Records excerpted from a collection:
········

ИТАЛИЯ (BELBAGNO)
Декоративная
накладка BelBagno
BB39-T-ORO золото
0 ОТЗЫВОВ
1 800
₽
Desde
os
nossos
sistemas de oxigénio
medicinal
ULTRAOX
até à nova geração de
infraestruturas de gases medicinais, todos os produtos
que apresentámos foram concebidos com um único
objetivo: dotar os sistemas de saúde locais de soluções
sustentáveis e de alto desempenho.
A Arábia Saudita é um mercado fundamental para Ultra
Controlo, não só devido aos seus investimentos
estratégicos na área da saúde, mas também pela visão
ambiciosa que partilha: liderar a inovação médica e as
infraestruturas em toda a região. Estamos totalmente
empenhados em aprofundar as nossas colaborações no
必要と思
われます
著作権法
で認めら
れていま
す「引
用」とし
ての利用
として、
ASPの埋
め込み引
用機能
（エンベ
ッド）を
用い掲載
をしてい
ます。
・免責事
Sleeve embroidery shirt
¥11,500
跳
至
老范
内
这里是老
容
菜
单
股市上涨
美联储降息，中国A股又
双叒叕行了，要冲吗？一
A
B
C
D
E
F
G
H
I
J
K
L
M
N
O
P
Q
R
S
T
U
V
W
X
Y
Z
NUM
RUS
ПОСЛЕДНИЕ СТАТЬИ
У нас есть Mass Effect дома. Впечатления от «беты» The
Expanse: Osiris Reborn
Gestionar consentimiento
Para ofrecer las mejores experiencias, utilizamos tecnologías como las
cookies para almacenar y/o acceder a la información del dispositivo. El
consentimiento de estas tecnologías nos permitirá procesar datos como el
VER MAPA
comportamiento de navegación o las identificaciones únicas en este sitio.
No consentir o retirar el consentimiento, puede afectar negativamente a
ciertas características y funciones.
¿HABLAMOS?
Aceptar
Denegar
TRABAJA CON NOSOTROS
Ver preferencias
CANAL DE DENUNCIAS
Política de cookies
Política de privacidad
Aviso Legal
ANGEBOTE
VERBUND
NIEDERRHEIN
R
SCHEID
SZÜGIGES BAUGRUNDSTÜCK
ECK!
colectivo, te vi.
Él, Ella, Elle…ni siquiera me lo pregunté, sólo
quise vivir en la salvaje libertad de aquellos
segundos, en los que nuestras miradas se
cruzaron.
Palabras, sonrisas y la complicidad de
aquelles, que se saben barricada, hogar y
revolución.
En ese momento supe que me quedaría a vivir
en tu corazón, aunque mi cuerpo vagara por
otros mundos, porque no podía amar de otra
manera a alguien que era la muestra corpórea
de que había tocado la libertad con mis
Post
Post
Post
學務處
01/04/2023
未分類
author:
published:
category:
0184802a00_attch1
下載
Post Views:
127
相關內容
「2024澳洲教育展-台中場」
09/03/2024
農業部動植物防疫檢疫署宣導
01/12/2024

········

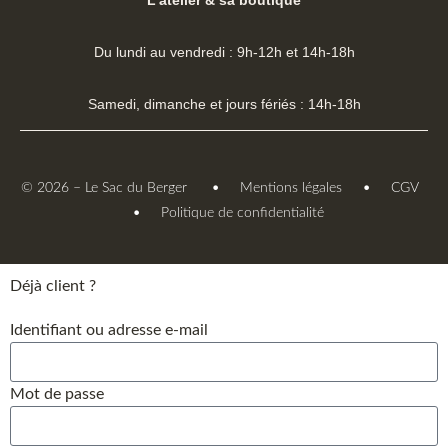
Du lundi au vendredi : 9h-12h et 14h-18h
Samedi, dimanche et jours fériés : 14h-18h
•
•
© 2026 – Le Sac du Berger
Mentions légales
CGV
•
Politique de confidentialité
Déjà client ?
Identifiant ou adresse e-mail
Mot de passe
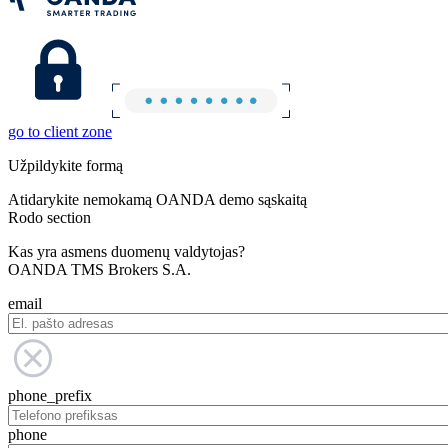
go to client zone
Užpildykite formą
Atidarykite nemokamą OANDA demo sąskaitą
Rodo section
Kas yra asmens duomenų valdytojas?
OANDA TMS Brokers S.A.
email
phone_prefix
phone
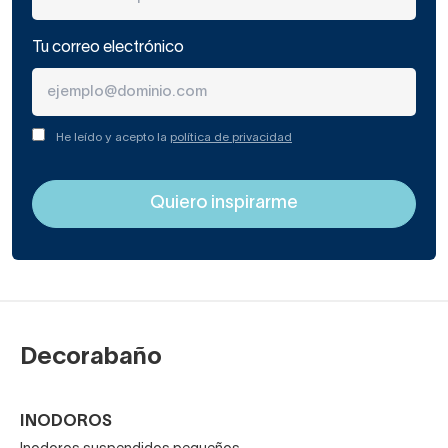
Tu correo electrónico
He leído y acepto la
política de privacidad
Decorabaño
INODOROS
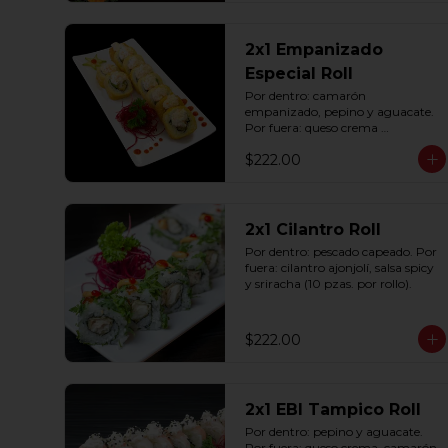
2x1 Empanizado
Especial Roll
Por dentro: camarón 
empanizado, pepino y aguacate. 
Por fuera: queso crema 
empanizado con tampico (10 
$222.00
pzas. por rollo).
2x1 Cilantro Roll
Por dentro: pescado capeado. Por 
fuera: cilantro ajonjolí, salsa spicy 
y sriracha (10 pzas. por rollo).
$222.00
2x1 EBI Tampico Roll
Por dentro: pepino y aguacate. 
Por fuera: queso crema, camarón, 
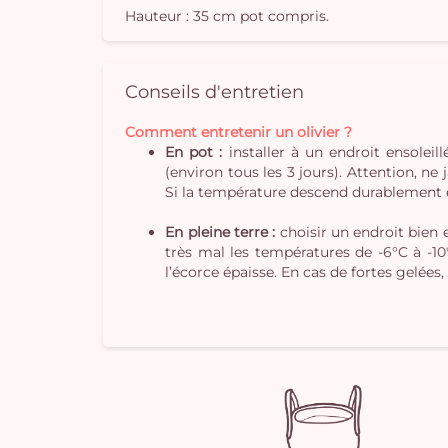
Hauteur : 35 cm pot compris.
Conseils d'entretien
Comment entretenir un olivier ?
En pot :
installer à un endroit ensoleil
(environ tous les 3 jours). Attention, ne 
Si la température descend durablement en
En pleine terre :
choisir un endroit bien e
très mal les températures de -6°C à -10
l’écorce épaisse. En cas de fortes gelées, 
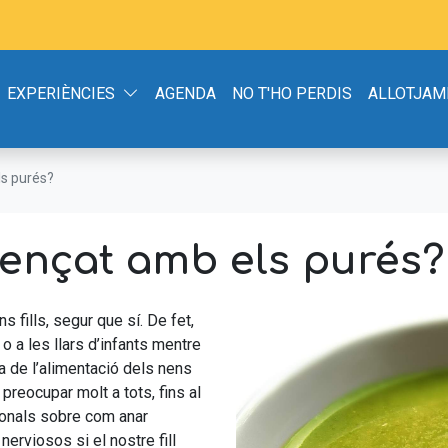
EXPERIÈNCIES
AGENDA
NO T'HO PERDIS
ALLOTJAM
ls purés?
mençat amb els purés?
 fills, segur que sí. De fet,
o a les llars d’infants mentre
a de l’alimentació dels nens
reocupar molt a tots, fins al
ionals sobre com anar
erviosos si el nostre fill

········

Beginning with the line above that contains "objetivo: dotar os", copy each line exactly up to and including the line that contains "comportamiento de navegación", and go no further.

objetivo: dotar os sistemas de saúde locais de soluções
sustentáveis e de alto desempenho.
A Arábia Saudita é um mercado fundamental para Ultra
Controlo, não só devido aos seus investimentos
estratégicos na área da saúde, mas também pela visão
ambiciosa que partilha: liderar a inovação médica e as
infraestruturas em toda a região. Estamos totalmente
empenhados em aprofundar as nossas colaborações no
必要と思
われます
著作権法
で認めら
れていま
す「引
用」とし
ての利用
として、
ASPの埋
め込み引
用機能
（エンベ
ッド）を
用い掲載
をしてい
ます。
・免責事
Sleeve embroidery shirt
¥11,500
跳
至
老范
内
这里是老
容
菜
单
股市上涨
美联储降息，中国A股又
双叒叕行了，要冲吗？一
A
B
C
D
E
F
G
H
I
J
K
L
M
N
O
P
Q
R
S
T
U
V
W
X
Y
Z
NUM
RUS
ПОСЛЕДНИЕ СТАТЬИ
У нас есть Mass Effect дома. Впечатления от «беты» The
Expanse: Osiris Reborn
Gestionar consentimiento
Para ofrecer las mejores experiencias, utilizamos tecnologías como las
cookies para almacenar y/o acceder a la información del dispositivo. El
consentimiento de estas tecnologías nos permitirá procesar datos como el
VER MAPA
comportamiento de navegación o las identificaciones únicas en este sitio.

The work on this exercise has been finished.